§ What to produce:
Beginning at the line that contains "泰国法身寺创办人—— 大宝优婆夷詹‧孔诺雍老奶奶师父 60岁开始创建寺院真善美不平凡的一生" and ending at the last line of the records below, retype each line exactly and add nothing.

*** Raw data

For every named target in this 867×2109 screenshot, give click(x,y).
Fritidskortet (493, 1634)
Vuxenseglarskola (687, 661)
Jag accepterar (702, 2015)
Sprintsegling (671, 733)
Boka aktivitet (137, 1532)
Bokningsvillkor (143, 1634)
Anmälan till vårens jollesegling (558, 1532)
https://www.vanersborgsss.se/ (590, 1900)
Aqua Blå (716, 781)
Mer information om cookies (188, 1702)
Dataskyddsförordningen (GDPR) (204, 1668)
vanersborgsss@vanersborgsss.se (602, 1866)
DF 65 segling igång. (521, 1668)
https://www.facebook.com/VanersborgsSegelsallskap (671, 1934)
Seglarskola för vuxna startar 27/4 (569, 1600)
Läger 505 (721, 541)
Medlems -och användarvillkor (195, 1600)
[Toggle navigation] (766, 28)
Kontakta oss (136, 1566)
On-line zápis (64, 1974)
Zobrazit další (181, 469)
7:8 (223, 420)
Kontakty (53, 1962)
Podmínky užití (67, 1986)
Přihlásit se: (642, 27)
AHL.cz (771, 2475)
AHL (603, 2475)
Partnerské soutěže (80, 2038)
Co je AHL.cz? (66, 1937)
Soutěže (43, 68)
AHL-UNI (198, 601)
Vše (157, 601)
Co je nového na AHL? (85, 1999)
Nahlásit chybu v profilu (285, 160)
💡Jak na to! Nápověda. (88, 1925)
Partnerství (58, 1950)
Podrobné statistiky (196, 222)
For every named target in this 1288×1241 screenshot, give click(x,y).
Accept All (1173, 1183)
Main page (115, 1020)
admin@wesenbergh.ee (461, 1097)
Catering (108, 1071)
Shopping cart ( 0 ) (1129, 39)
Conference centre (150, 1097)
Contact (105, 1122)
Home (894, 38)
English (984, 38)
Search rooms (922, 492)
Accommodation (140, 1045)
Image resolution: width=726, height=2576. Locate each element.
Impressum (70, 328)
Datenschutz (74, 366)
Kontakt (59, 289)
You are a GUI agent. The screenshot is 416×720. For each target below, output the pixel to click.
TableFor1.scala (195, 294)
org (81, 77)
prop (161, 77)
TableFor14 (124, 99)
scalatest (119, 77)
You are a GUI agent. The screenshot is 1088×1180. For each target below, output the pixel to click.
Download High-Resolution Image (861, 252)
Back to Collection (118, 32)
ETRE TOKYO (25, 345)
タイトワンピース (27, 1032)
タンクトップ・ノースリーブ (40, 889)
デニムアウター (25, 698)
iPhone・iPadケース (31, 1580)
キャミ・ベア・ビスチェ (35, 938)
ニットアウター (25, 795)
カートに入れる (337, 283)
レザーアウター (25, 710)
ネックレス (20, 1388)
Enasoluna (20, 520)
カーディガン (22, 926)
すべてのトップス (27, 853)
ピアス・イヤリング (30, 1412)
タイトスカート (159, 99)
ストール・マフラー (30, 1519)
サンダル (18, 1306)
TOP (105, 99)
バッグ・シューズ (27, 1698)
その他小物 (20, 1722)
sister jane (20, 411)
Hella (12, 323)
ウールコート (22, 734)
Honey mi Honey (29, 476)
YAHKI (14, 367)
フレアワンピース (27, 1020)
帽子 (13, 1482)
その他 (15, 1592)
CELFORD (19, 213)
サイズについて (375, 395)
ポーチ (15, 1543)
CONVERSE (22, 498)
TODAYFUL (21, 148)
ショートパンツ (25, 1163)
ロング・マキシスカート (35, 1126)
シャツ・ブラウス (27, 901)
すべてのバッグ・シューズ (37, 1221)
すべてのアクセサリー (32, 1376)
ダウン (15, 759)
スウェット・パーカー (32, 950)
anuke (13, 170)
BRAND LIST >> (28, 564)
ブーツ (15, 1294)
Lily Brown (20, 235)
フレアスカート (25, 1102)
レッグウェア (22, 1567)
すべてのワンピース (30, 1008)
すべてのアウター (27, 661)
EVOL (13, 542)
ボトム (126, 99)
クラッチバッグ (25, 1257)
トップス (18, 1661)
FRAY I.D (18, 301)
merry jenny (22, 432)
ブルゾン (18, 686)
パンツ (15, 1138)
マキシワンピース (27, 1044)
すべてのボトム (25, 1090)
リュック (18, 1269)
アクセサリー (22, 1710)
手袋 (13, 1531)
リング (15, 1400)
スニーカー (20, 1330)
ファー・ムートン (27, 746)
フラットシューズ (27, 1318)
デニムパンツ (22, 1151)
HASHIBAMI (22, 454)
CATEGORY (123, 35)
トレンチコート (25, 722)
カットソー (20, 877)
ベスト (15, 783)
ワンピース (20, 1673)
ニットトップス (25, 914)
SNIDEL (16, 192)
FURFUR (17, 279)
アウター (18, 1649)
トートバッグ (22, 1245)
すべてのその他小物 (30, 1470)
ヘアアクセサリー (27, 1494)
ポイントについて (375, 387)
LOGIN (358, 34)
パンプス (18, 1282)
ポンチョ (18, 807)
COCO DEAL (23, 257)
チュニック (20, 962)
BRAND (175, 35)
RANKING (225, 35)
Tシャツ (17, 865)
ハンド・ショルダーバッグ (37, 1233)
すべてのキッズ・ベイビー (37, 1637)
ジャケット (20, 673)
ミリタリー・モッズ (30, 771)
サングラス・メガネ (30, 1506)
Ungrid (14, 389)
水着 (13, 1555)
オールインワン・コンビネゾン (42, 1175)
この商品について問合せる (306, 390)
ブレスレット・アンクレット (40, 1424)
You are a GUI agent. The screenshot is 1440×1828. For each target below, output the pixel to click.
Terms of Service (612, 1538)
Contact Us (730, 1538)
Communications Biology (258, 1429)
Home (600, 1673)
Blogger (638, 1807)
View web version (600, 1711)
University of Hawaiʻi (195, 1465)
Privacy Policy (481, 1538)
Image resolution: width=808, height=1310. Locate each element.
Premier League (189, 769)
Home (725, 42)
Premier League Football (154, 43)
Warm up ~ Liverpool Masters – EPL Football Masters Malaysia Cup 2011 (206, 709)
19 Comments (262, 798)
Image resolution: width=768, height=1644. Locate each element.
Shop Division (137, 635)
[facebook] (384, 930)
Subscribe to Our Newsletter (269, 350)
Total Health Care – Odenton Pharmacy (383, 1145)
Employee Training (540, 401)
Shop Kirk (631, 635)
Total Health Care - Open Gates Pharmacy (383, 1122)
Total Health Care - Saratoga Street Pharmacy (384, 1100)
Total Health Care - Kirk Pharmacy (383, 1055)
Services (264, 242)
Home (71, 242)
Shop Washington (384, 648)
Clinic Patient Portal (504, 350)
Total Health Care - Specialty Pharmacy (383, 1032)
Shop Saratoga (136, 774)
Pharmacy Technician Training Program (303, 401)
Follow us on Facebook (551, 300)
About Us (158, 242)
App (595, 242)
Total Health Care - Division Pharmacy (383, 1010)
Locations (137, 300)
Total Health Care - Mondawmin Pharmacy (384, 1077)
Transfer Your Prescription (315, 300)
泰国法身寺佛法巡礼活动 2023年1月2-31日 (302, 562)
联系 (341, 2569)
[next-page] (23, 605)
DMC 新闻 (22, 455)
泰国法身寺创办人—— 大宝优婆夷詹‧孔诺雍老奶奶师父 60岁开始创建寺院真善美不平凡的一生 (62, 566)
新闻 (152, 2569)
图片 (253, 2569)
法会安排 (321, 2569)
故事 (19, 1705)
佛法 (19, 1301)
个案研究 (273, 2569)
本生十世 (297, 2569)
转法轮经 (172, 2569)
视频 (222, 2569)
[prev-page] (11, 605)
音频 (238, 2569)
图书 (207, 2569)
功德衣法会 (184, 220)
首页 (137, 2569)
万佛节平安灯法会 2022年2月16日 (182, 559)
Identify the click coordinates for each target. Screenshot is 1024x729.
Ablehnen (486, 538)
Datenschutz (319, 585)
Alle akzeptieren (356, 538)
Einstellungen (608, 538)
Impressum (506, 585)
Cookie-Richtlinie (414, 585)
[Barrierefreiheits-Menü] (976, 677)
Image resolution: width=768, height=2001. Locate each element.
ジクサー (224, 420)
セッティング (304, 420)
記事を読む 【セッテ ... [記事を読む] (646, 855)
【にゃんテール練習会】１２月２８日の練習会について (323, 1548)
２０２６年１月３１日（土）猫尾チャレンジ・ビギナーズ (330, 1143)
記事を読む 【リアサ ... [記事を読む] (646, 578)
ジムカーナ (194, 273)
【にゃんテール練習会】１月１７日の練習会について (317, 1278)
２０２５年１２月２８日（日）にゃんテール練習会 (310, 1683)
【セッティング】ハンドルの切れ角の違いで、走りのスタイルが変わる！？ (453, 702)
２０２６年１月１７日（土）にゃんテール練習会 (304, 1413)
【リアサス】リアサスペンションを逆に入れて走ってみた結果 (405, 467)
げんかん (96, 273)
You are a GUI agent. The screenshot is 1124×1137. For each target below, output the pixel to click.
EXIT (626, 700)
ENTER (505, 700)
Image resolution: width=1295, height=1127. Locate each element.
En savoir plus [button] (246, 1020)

******

§ Result of this task:
泰国法身寺创办人—— 大宝优婆夷詹‧孔诺雍老奶奶师父 60岁开始创建寺院真善美不平凡的一生 (62, 566)
新闻 (152, 2569)
图片 (253, 2569)
法会安排 (321, 2569)
故事 (19, 1705)
佛法 (19, 1301)
个案研究 (273, 2569)
本生十世 (297, 2569)
转法轮经 (172, 2569)
视频 (222, 2569)
[prev-page] (11, 605)
音频 (238, 2569)
图书 (207, 2569)
功德衣法会 (184, 220)
首页 (137, 2569)
万佛节平安灯法会 2022年2月16日 (182, 559)
Identify the click coordinates for each target. Screenshot is 1024x729.
Ablehnen (486, 538)
Datenschutz (319, 585)
Alle akzeptieren (356, 538)
Einstellungen (608, 538)
Impressum (506, 585)
Cookie-Richtlinie (414, 585)
[Barrierefreiheits-Menü] (976, 677)
Image resolution: width=768, height=2001. Locate each element.
ジクサー (224, 420)
セッティング (304, 420)
記事を読む 【セッテ ... [記事を読む] (646, 855)
【にゃんテール練習会】１２月２８日の練習会について (323, 1548)
２０２６年１月３１日（土）猫尾チャレンジ・ビギナーズ (330, 1143)
記事を読む 【リアサ ... [記事を読む] (646, 578)
ジムカーナ (194, 273)
【にゃんテール練習会】１月１７日の練習会について (317, 1278)
２０２５年１２月２８日（日）にゃんテール練習会 (310, 1683)
【セッティング】ハンドルの切れ角の違いで、走りのスタイルが変わる！？ (453, 702)
２０２６年１月１７日（土）にゃんテール練習会 (304, 1413)
【リアサス】リアサスペンションを逆に入れて走ってみた結果 (405, 467)
げんかん (96, 273)
You are a GUI agent. The screenshot is 1124×1137. For each target below, output the pixel to click.
EXIT (626, 700)
ENTER (505, 700)
Image resolution: width=1295, height=1127. Locate each element.
En savoir plus [button] (246, 1020)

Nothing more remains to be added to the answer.